··· Provided records

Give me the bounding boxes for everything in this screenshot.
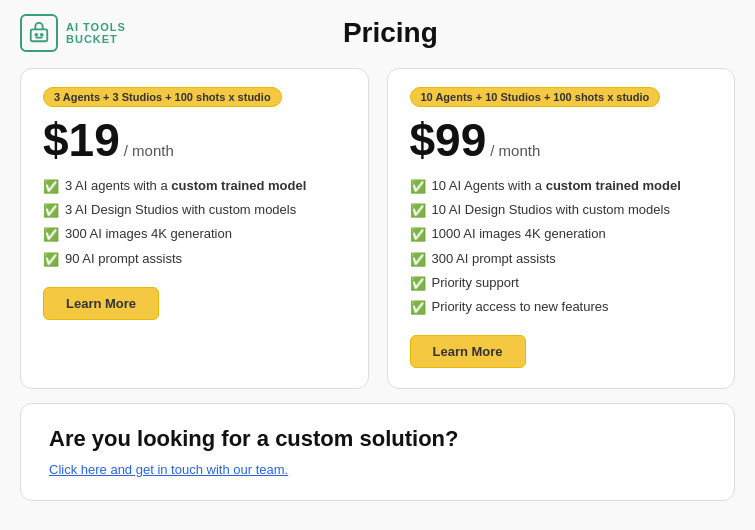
plan-price-2: $99 / month	[410, 117, 713, 163]
plan-amount-1: $19	[43, 117, 120, 163]
plan-period-2: / month	[490, 142, 540, 159]
feature-2-3: ✅ 1000 AI images 4K generation	[410, 225, 713, 244]
check-icon: ✅	[410, 226, 426, 244]
custom-solution-title: Are you looking for a custom solution?	[49, 426, 706, 452]
custom-solution-section: Are you looking for a custom solution? C…	[20, 403, 735, 501]
feature-1-3: ✅ 300 AI images 4K generation	[43, 225, 346, 244]
check-icon: ✅	[43, 226, 59, 244]
pricing-section: 3 Agents + 3 Studios + 100 shots x studi…	[0, 58, 755, 403]
plan-card-1: 3 Agents + 3 Studios + 100 shots x studi…	[20, 68, 369, 389]
feature-2-4: ✅ 300 AI prompt assists	[410, 250, 713, 269]
logo-text: AI TOOLS BUCKET	[66, 21, 126, 45]
check-icon: ✅	[43, 178, 59, 196]
logo-line1: AI TOOLS	[66, 21, 126, 33]
check-icon: ✅	[43, 202, 59, 220]
plan-features-1: ✅ 3 AI agents with a custom trained mode…	[43, 177, 346, 269]
logo-icon	[20, 14, 58, 52]
feature-1-1: ✅ 3 AI agents with a custom trained mode…	[43, 177, 346, 196]
check-icon: ✅	[410, 275, 426, 293]
plan-features-2: ✅ 10 AI Agents with a custom trained mod…	[410, 177, 713, 317]
check-icon: ✅	[410, 202, 426, 220]
feature-2-6: ✅ Priority access to new features	[410, 298, 713, 317]
custom-solution-link[interactable]: Click here and get in touch with our tea…	[49, 462, 288, 477]
plan-price-1: $19 / month	[43, 117, 346, 163]
feature-2-2: ✅ 10 AI Design Studios with custom model…	[410, 201, 713, 220]
svg-point-2	[41, 34, 43, 36]
plan-amount-2: $99	[410, 117, 487, 163]
check-icon: ✅	[410, 251, 426, 269]
feature-2-5: ✅ Priority support	[410, 274, 713, 293]
feature-1-4: ✅ 90 AI prompt assists	[43, 250, 346, 269]
header: AI TOOLS BUCKET Pricing	[0, 0, 755, 58]
logo-line2: BUCKET	[66, 33, 126, 45]
learn-more-button-2[interactable]: Learn More	[410, 335, 526, 368]
check-icon: ✅	[410, 299, 426, 317]
logo: AI TOOLS BUCKET	[20, 14, 126, 52]
svg-point-1	[35, 34, 37, 36]
check-icon: ✅	[410, 178, 426, 196]
plan-period-1: / month	[124, 142, 174, 159]
check-icon: ✅	[43, 251, 59, 269]
plan-card-2: 10 Agents + 10 Studios + 100 shots x stu…	[387, 68, 736, 389]
page-title: Pricing	[126, 17, 655, 49]
learn-more-button-1[interactable]: Learn More	[43, 287, 159, 320]
plan-badge-2: 10 Agents + 10 Studios + 100 shots x stu…	[410, 87, 661, 107]
feature-1-2: ✅ 3 AI Design Studios with custom models	[43, 201, 346, 220]
svg-rect-0	[31, 29, 48, 41]
feature-2-1: ✅ 10 AI Agents with a custom trained mod…	[410, 177, 713, 196]
plan-badge-1: 3 Agents + 3 Studios + 100 shots x studi…	[43, 87, 282, 107]
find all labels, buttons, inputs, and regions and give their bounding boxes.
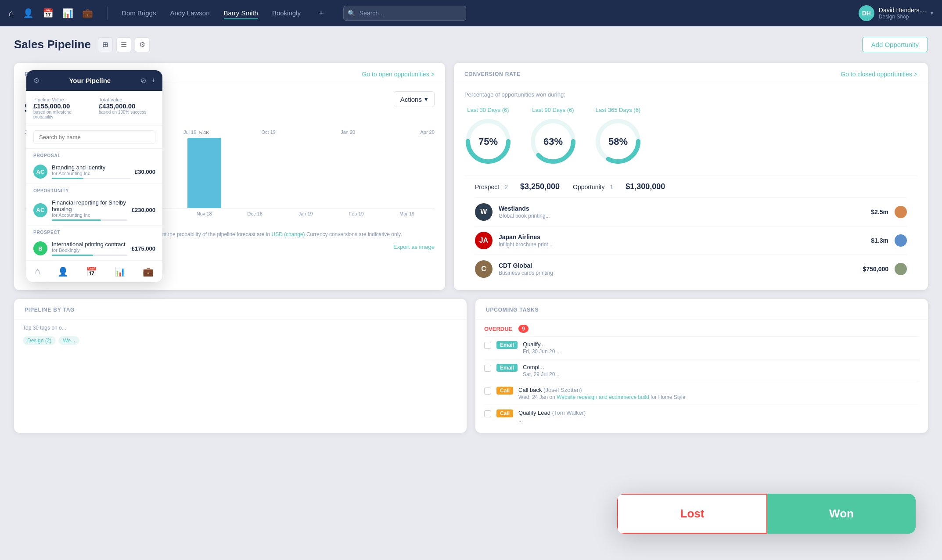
export-button[interactable]: Export as image (393, 244, 435, 250)
opp-desc: Global book printing... (499, 213, 865, 219)
mobile-person-icon[interactable]: 👤 (58, 266, 68, 277)
home-icon[interactable]: ⌂ (9, 8, 14, 18)
nav-tab-barry-smith[interactable]: Barry Smith (224, 7, 258, 19)
mobile-opp-info: Financial reporting for Shelby housing f… (52, 199, 127, 221)
opportunity-row[interactable]: CCDT Global Business cards printing$750,… (475, 255, 907, 283)
opportunity-row[interactable]: JAJapan Airlines Inflight brochure print… (475, 226, 907, 255)
calendar-icon[interactable]: 📅 (43, 8, 54, 18)
mobile-stat-sub: based on 100% success (99, 110, 155, 115)
mobile-opp-item[interactable]: B International printing contract for Bo… (26, 237, 162, 261)
top-navigation: ⌂ 👤 📅 📊 💼 Dom Briggs Andy Lawson Barry S… (0, 0, 942, 26)
add-tab-button[interactable]: + (318, 7, 324, 19)
nav-tab-dom-briggs[interactable]: Dom Briggs (122, 7, 156, 19)
task-checkbox[interactable] (484, 410, 491, 417)
list-view-button[interactable]: ☰ (116, 37, 131, 52)
user-profile[interactable]: DH David Henders.... Design Shop ▾ (859, 5, 933, 21)
task-checkbox[interactable] (484, 342, 491, 349)
settings-view-button[interactable]: ⚙ (135, 37, 150, 52)
opportunity-list: WWestlands Global book printing...$2.5mJ… (464, 197, 917, 283)
mobile-stat: Total Value £435,000.00 based on 100% su… (99, 97, 155, 119)
tasks-card-header: UPCOMING TASKS (475, 299, 928, 319)
mobile-header-icons: ⊘ + (140, 76, 155, 85)
lost-button[interactable]: Lost (617, 494, 767, 534)
filter-icon[interactable]: ⊘ (140, 76, 146, 85)
conversion-rate-card: CONVERSION RATE Go to closed opportuniti… (454, 63, 928, 290)
briefcase-icon[interactable]: 💼 (82, 8, 93, 18)
search-area: 🔍 (343, 6, 466, 21)
chart-date-3: Oct 19 (262, 129, 276, 135)
add-opportunity-button[interactable]: Add Opportunity (862, 37, 928, 52)
mobile-bottom-nav: ⌂ 👤 📅 📊 💼 (26, 261, 162, 282)
actions-label: Actions (400, 96, 422, 103)
pipeline-open-link[interactable]: Go to open opportunities > (362, 71, 435, 78)
mobile-section-label: PROPOSAL (26, 149, 162, 160)
mobile-home-icon[interactable]: ⌂ (35, 266, 40, 277)
overdue-badge: 9 (518, 325, 529, 333)
mobile-opp-info: International printing contract for Book… (52, 241, 127, 256)
mobile-briefcase-icon[interactable]: 💼 (143, 266, 154, 277)
mobile-chart-icon[interactable]: 📊 (115, 266, 126, 277)
opp-amount: $750,000 (863, 266, 888, 273)
task-title: Qualify... (523, 341, 919, 348)
lost-won-buttons: Lost Won (617, 494, 916, 534)
stage-name: Prospect (475, 183, 499, 190)
kanban-view-button[interactable]: ⊞ (98, 37, 113, 52)
nav-divider (107, 7, 108, 20)
chevron-down-icon: ▾ (931, 10, 933, 16)
task-row: EmailQualify...Fri, 30 Jun 20... (484, 336, 919, 359)
mobile-opp-amount: £230,000 (132, 207, 155, 213)
page-title: Sales Pipeline (14, 38, 91, 51)
mobile-calendar-icon[interactable]: 📅 (86, 266, 97, 277)
footer-currency[interactable]: USD (271, 231, 282, 237)
gear-icon[interactable]: ⚙ (33, 76, 40, 85)
tag-subtitle: Top 30 tags on o... (23, 325, 458, 331)
chart-icon[interactable]: 📊 (62, 8, 73, 18)
won-button[interactable]: Won (767, 494, 916, 534)
opportunity-row[interactable]: WWestlands Global book printing...$2.5m (475, 197, 907, 226)
mobile-stat-label: Total Value (99, 97, 155, 102)
donut-period-label[interactable]: Last 90 Days (6) (532, 107, 574, 113)
mobile-opp-amount: £175,000 (132, 245, 155, 252)
opp-info: CDT Global Business cards printing (499, 262, 857, 276)
donut-svg: 58% (594, 118, 642, 165)
mobile-section-label: OPPORTUNITY (26, 184, 162, 195)
donut-period-label[interactable]: Last 30 Days (6) (467, 107, 509, 113)
donut-period-label[interactable]: Last 365 Days (6) (596, 107, 641, 113)
plus-icon[interactable]: + (151, 76, 155, 85)
mobile-opp-bar (52, 178, 130, 179)
tag-pill[interactable]: Design (2) (23, 336, 56, 345)
user-name: David Henders.... (879, 7, 926, 14)
conversion-closed-link[interactable]: Go to closed opportunities > (841, 71, 917, 78)
mobile-search-input[interactable] (33, 130, 155, 144)
tag-card-header: PIPELINE BY TAG (14, 299, 467, 319)
task-content: Qualify...Fri, 30 Jun 20... (523, 341, 919, 355)
mobile-search (26, 126, 162, 149)
task-checkbox[interactable] (484, 388, 491, 395)
actions-button[interactable]: Actions ▾ (394, 91, 435, 107)
stage-name: Opportunity (573, 183, 604, 190)
chart-date-2: Jul 19 (183, 129, 196, 135)
footer-change[interactable]: (change) (284, 231, 305, 237)
mobile-opp-item[interactable]: AC Financial reporting for Shelby housin… (26, 195, 162, 226)
mobile-opp-avatar: AC (33, 203, 47, 217)
search-input[interactable] (343, 6, 466, 21)
mobile-panel: ⚙ Your Pipeline ⊘ + Pipeline Value £155,… (26, 70, 162, 282)
upcoming-tasks-card: UPCOMING TASKS OVERDUE 9 EmailQualify...… (475, 299, 928, 433)
stage-count: 1 (610, 183, 613, 190)
mobile-opp-sub: for Bookingly (52, 248, 127, 253)
bar-x-label: Dec 18 (231, 211, 279, 216)
nav-tab-andy-lawson[interactable]: Andy Lawson (170, 7, 209, 19)
task-link[interactable]: Website redesign and ecommerce build (557, 394, 649, 400)
task-checkbox[interactable] (484, 365, 491, 372)
person-icon[interactable]: 👤 (23, 8, 34, 18)
mobile-opp-item[interactable]: AC Branding and identity for Accounting … (26, 160, 162, 184)
tag-pills: Design (2)We... (23, 336, 458, 345)
task-row: CallQualify Lead (Tom Walker)... (484, 405, 919, 427)
donut-svg: 63% (529, 118, 577, 165)
bar-x-label: Nov 18 (180, 211, 228, 216)
task-type-badge: Call (496, 409, 513, 417)
tag-pill[interactable]: We... (58, 336, 79, 345)
nav-tab-bookingly[interactable]: Bookingly (272, 7, 301, 19)
conversion-subtitle: Percentage of opportunities won during: (464, 91, 917, 98)
svg-text:63%: 63% (543, 136, 563, 147)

······

**Brief:** Copy each line from the data above that includes "shots".

**The answer:**
pricing-section: 3 Agents + 3 Studios + 100 shots x studi…	[0, 58, 755, 403]
plan-card-1: 3 Agents + 3 Studios + 100 shots x studi…	[20, 68, 369, 389]
plan-card-2: 10 Agents + 10 Studios + 100 shots x stu…	[387, 68, 736, 389]
plan-badge-2: 10 Agents + 10 Studios + 100 shots x stu…	[410, 87, 661, 107]
plan-badge-1: 3 Agents + 3 Studios + 100 shots x studi…	[43, 87, 282, 107]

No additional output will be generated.